Bisiklet sporu, yapıldığı her ülkenin toprağına sadece sporcular değil aynı zamanda önemli yazarlar ve yazıtlar ekme başarısını da göstermiştir. Bugünkü yazımızın konusu olan kitabın yazarı Mehmet Zeki Kutlu bisiklet sporunun içinden geliyor. Bu nedenle bisikleti, özellikle yarış bisikletini ve sporunu yakından tanıyor. Tanıtacağımız kitabında ise bir spor olarak bisikleti, Mezopotamya tarihi, yemekleri, coğrafi özellikleri, kentlerinin kültürel ve demografik dokusu, sosyolojik gerçeği ile harmanlamış. 

Mezopotamya elbette ki çok özel bir coğrafya. Onu özel yapan nedir diye sorarsak her okur farklı bir cevap verecektir. Ders kitaplarında anlatılan biçimiyle Fırat ve Dicle nehirlerinin arasında kalan coğrafi alan, kültürel zenginliği ve tarihi ile dikkat çekiyor.
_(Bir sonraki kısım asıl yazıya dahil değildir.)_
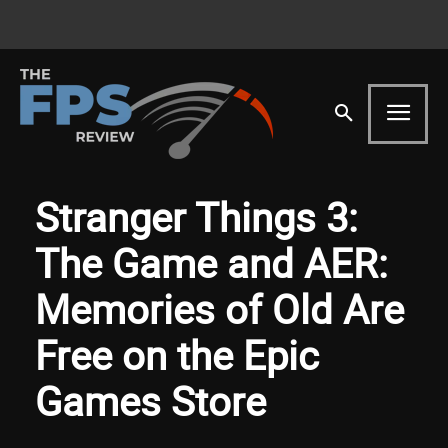
Stranger Things 3:
The Game and AER:
Memories of Old Are
Free on the Epic
Games Store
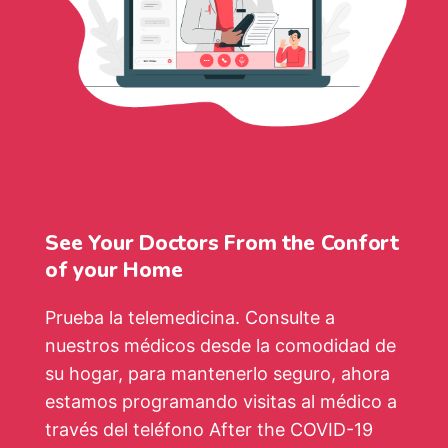
See Your Doctors From the Confort
of your Home
Prueba la telemedicina. Consulte a
nuestros médicos desde la comodidad de
su hogar, para mantenerlo seguro, ahora
estamos programando visitas al médico a
través del teléfono After the COVID-19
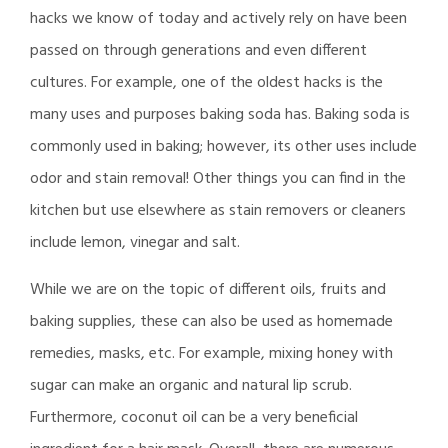
hacks we know of today and actively rely on have been
passed on through generations and even different
cultures. For example, one of the oldest hacks is the
many uses and purposes baking soda has. Baking soda is
commonly used in baking; however, its other uses include
odor and stain removal! Other things you can find in the
kitchen but use elsewhere as stain removers or cleaners
include lemon, vinegar and salt.
While we are on the topic of different oils, fruits and
baking supplies, these can also be used as homemade
remedies, masks, etc. For example, mixing honey with
sugar can make an organic and natural lip scrub.
Furthermore, coconut oil can be a very beneficial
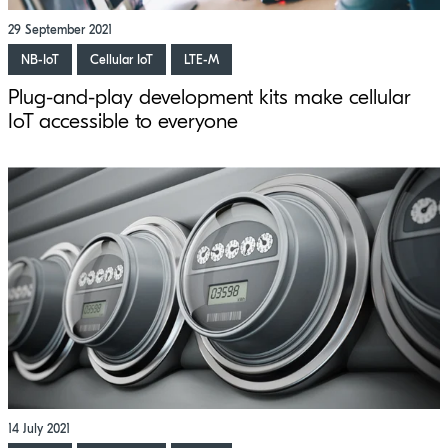
29 September 2021
NB-IoT
Cellular IoT
LTE-M
Plug-and-play development kits make cellular
IoT accessible to everyone
14 July 2021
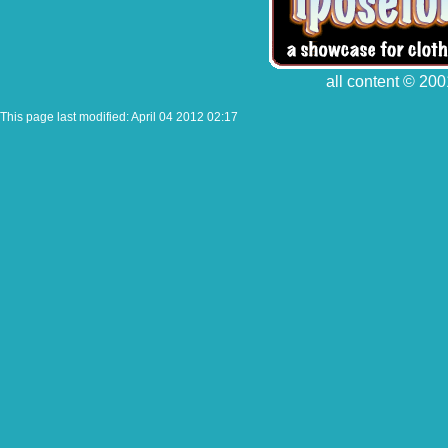
all content © 200
This page last modified: April 04 2012 02:17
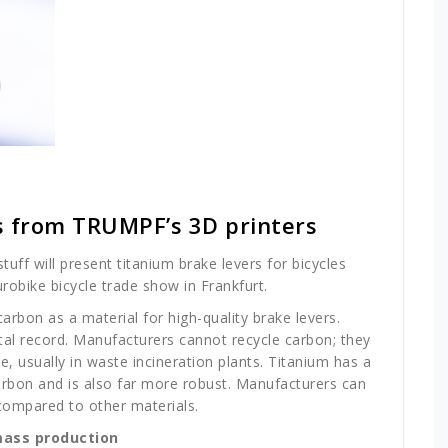
s from TRUMPF’s 3D printers
ff will present titanium brake levers for bicycles
urobike bicycle trade show in Frankfurt.
carbon as a material for high-quality brake levers.
al record. Manufacturers cannot recycle carbon; they
le, usually in waste incineration plants. Titanium has a
rbon and is also far more robust. Manufacturers can
compared to other materials.
mass production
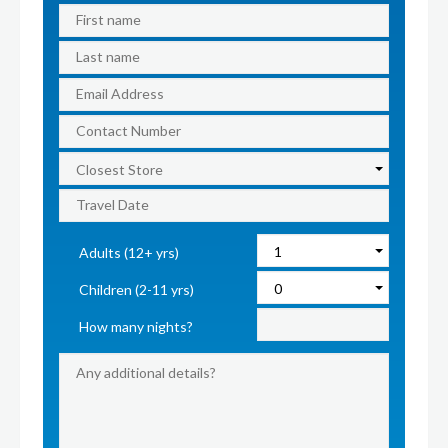
Adults (12+ yrs)
Children (2-11 yrs)
How many nights?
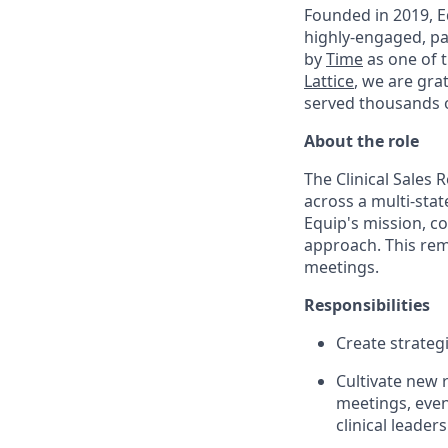
Founded in 2019, Eq
highly-engaged, pa
by
Time
as one of 
Lattice
, we are gra
served thousands o
About the role
The Clinical Sales 
across a multi-sta
Equip's mission, c
approach. This rem
meetings.
Responsibilities
Create strateg
Cultivate new 
meetings, even
clinical leade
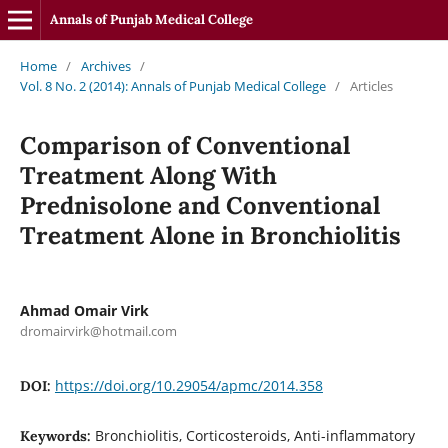
Annals of Punjab Medical College
Home
/
Archives
/
Vol. 8 No. 2 (2014): Annals of Punjab Medical College
/
Articles
Comparison of Conventional
Treatment Along With
Prednisolone and Conventional
Treatment Alone in Bronchiolitis
Ahmad Omair Virk
dromairvirk@hotmail.com
https://doi.org/10.29054/apmc/2014.358
DOI:
Bronchiolitis, Corticosteroids, Anti-inflammatory
Keywords:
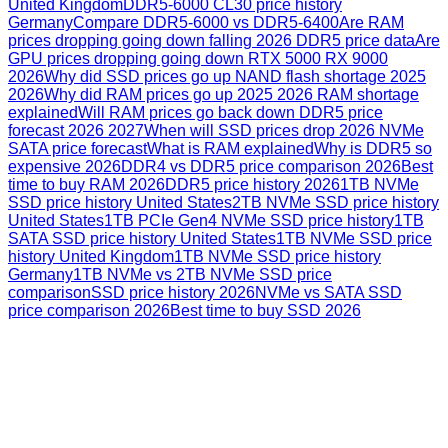
United Kingdom
DDR5-6000 CL30 price history
Germany
Compare DDR5-6000 vs DDR5-6400
Are RAM
prices dropping going down falling 2026 DDR5 price data
Are
GPU prices dropping going down RTX 5000 RX 9000
2026
Why did SSD prices go up NAND flash shortage 2025
2026
Why did RAM prices go up 2025 2026 RAM shortage
explained
Will RAM prices go back down DDR5 price
forecast 2026 2027
When will SSD prices drop 2026 NVMe
SATA price forecast
What is RAM explained
Why is DDR5 so
expensive 2026
DDR4 vs DDR5 price comparison 2026
Best
time to buy RAM 2026
DDR5 price history 2026
1TB NVMe
SSD price history United States
2TB NVMe SSD price history
United States
1TB PCIe Gen4 NVMe SSD price history
1TB
SATA SSD price history United States
1TB NVMe SSD price
history United Kingdom
1TB NVMe SSD price history
Germany
1TB NVMe vs 2TB NVMe SSD price
comparison
SSD price history 2026
NVMe vs SATA SSD
price comparison 2026
Best time to buy SSD 2026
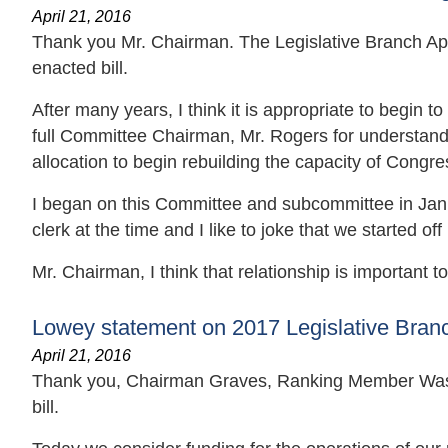
April 21, 2016
Thank you Mr. Chairman. The Legislative Branch Appro
enacted bill.
After many years, I think it is appropriate to begin to
full Committee Chairman, Mr. Rogers for understand
allocation to begin rebuilding the capacity of Congre
I began on this Committee and subcommittee in Janua
clerk at the time and I like to joke that we started o
Mr. Chairman, I think that relationship is important to 
Lowey statement on 2017 Legislative Branch
April 21, 2016
Thank you, Chairman Graves, Ranking Member Wass
bill.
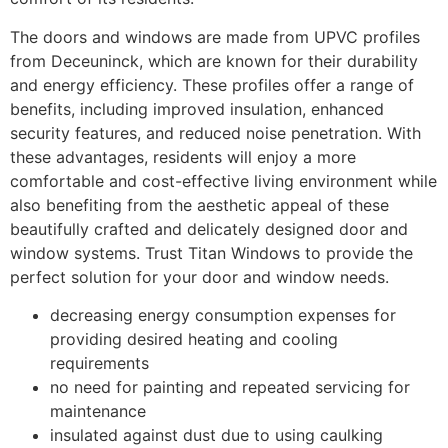
The doors and windows are made from UPVC profiles
from Deceuninck, which are known for their durability
and energy efficiency. These profiles offer a range of
benefits, including improved insulation, enhanced
security features, and reduced noise penetration. With
these advantages, residents will enjoy a more
comfortable and cost-effective living environment while
also benefiting from the aesthetic appeal of these
beautifully crafted and delicately designed door and
window systems. Trust Titan Windows to provide the
perfect solution for your door and window needs.
decreasing energy consumption expenses for
providing desired heating and cooling
requirements
no need for painting and repeated servicing for
maintenance
insulated against dust due to using caulking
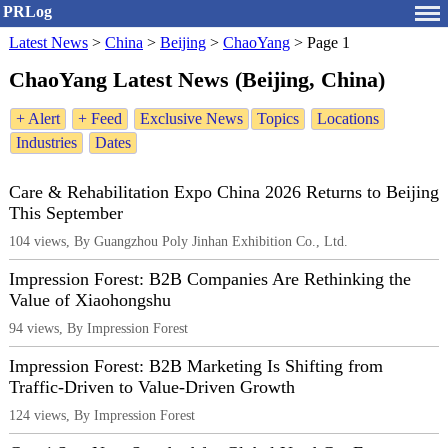
PRLog
Latest News
>
China
>
Beijing
>
ChaoYang
>
Page 1
ChaoYang Latest News (Beijing, China)
+ Alert
+ Feed
Exclusive News
Topics
Locations
Industries
Dates
Care & Rehabilitation Expo China 2026 Returns to Beijing
This September
104 views, By Guangzhou Poly Jinhan Exhibition Co., Ltd.
Impression Forest: B2B Companies Are Rethinking the
Value of Xiaohongshu
94 views, By Impression Forest
Impression Forest: B2B Marketing Is Shifting from
Traffic-Driven to Value-Driven Growth
124 views, By Impression Forest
Tüm bunların dışında ise bizim topraklarımızın içinde de yer alan kısmıyla bildik, tanıdık ve kelimenin tam anlamıyla daha “bizden” bir coğrafya. Kitabımızın kahramanı Mehmet de bu coğrafyanın kadim kentlerinden Mardin’in Gülharrin köyünden. Mehmet annesinin yaptığı ekmekleri bisikleti ile şehrin çeşitli yerlerine götürerek aile geçimine katkı sunan bir genç. Yine bir gün annesinin pişirdiği ekmekleri götürürken yolda antrenman yapan bir bisiklet grubuna denk gelir ve kelimenin gerçek anlamıyla hayatı değişir.
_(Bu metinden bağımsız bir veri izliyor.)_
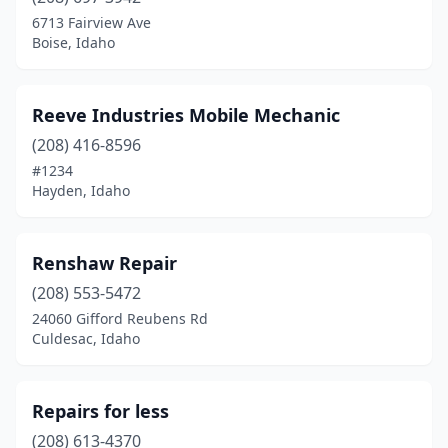
Hazelton
(1)
6713 Fairview Ave
Boise, Idaho
Hope
(1)
Idaho Falls
(6)
Reeve Industries Mobile Mechanic
Jerome
(3)
(208) 416-8596
#1234
Kendrick
(1)
Hayden, Idaho
Kimberly
(1)
Marsing
(1)
Renshaw Repair
Meridian
(208) 553-5472
(3)
24060 Gifford Reubens Rd
Moscow
(2)
Culdesac, Idaho
Moyie Springs
(1)
Repairs for less
Nampa
(4)
(208) 613-4370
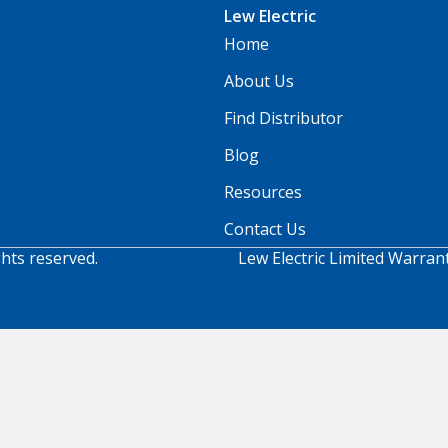
Lew Electric
Home
About Us
Find Distributor
Blog
Resources
Contact Us
ghts reserved.
Lew Electric Limited Warran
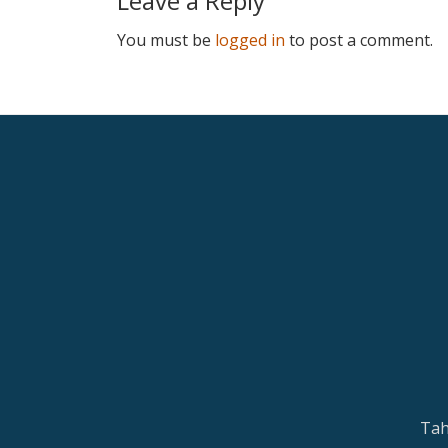
Leave a Reply
You must be
logged in
to post a comment.
Tah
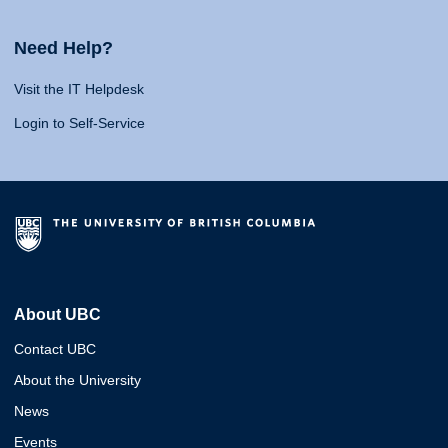
Need Help?
Visit the IT Helpdesk
Login to Self-Service
About UBC
Contact UBC
About the University
News
Events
Bir an bisiklet sürmenin heyecanı ile kendisini bu gruptakiler ile yarışırken bulur ve onları epeyce zorlar. Bu durum antrenman yapan grubun antrenörünün dikkatini çeker.  

Kitabımızın kahramanı Mehmet’i bulma ve onu kulübe dahil edip profesyonel bisikletliler arasında yarışlara hazırlama süreci ile hikayemiz ilerler. 
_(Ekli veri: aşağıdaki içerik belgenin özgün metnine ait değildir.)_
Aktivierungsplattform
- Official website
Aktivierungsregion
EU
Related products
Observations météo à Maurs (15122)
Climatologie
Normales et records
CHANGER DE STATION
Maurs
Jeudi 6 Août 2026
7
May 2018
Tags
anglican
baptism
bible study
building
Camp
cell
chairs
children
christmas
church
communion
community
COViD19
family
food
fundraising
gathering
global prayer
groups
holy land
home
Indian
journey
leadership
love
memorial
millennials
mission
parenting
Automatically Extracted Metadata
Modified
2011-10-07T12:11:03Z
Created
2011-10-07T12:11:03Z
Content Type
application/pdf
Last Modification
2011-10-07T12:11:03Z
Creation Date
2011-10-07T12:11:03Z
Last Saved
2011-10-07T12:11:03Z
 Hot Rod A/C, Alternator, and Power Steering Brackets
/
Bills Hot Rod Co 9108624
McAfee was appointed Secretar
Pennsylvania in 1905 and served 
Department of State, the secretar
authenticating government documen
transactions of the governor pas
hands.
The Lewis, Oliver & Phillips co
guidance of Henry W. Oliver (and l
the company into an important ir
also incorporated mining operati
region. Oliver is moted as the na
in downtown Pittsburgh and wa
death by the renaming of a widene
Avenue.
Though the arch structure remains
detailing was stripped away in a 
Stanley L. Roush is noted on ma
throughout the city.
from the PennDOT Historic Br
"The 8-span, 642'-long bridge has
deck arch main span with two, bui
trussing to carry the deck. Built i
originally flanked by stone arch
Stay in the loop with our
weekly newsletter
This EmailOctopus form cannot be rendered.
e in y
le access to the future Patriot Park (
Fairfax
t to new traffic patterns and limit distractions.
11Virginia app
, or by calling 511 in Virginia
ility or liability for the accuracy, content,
Yazarımız bu süreci anlatırken özelde Mardin şehrimizin dokusunu bize aktarıyor. Mardin’in medreselerinden Mezopotamya topraklarına doğru bakarken buluyorsunuz kendinizi. Kentte bulunan çeşitli dinlere ait kadim yapılarla tanışıyor, bunların hikayelerine kulak misafiri oluyor ve bunları dinleyerek Mehmet’in öyküsüne eşlik ediyorsunuz. 

Yani yazarımız bir bisiklet öyküsünü merkeze alarak beraberinde bir bölge tanıtımı da yapıyor. Bölgede bulunan Şanlıurfa, Gaziantep, Diyarbakır gibi şehirleri yakından tanıyorsunuz.  Balıklıgöl’ün hikayesini dinleyip, Diyarbakır surlarının büyüklüğüne tanıklı ediyor ve yörede anlatılan birçok yerel öyküye, bir yer sofrasının lezzetli yemeklerini yerken kulak kesiliyorsunuz. Kitabımız bu yönüyle tam bir bölge tanıtımı ama tabii ki bu tanıtımda aslan payını Mardin kapıyor. Yazarımız bu yönüyle memleketine torpil yapmış diyebiliriz. 

Tüm bu yan öyküler kitap içinde akıp giderken, bisiklet sporunun ülkemizde kulüp düzeyinde nasıl yürütüldüğüne dair önemli verilerle, içerden diyebileceğimiz bir anlatımla tanıklık ediyorsunuz. Keza yazarımız Bisiklet Federasyonu Yönetim Kurulu üyesi.  

Takım sporu olarak bisiklet yarışçılarının karşılaştığı mental sorunlar, yine bu süreçte takımın yürütücüsü olarak antrenörün yaptıkları veya yapmadıkları bir sporcunun ve takımın geleceğini nasıl etkiler bunları birinci ağızdan dinleme şansınız oluyor. 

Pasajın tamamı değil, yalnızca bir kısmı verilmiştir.